Description of the task
No pictures are to be included when the entries below are reproduced exactly.

Data for analysis
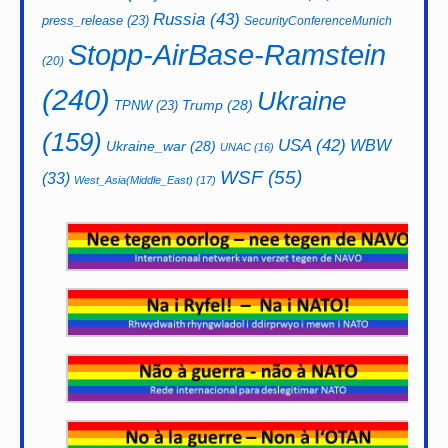
Russia
(43)
press_release
(23)
SecurityConferenceMunich
Stopp-AirBase-Ramstein
(20)
(240)
Ukraine
Trump
(28)
TPNW
(23)
(159)
USA
(42)
WBW
Ukraine_war
(28)
UNAC
(16)
WSF
(55)
(33)
West_Asia(Middle_East)
(17)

Result
Russia
(43)
press_release
(23)
SecurityConferenceMunich
Stopp-AirBase-Ramstein
(20)
(240)
Ukraine
Trump
(28)
TPNW
(23)
(159)
USA
(42)
WBW
Ukraine_war
(28)
UNAC
(16)
WSF
(55)
(33)
West_Asia(Middle_East)
(17)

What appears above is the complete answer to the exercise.